(Items from a dataset)
▼

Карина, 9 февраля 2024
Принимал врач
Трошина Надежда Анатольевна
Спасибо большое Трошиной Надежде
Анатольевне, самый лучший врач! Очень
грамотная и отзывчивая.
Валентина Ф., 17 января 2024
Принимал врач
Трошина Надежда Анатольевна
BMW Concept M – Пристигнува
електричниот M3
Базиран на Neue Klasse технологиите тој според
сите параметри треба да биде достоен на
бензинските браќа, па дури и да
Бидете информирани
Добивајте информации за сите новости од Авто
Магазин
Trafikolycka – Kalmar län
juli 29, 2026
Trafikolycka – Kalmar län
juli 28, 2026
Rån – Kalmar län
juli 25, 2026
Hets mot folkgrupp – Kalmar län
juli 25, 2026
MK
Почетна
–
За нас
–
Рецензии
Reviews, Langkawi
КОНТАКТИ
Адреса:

▲

Copy whichever lines of the records above contain the word "Kalmar".

Trafikolycka – Kalmar län
Trafikolycka – Kalmar län
Rån – Kalmar län
Hets mot folkgrupp – Kalmar län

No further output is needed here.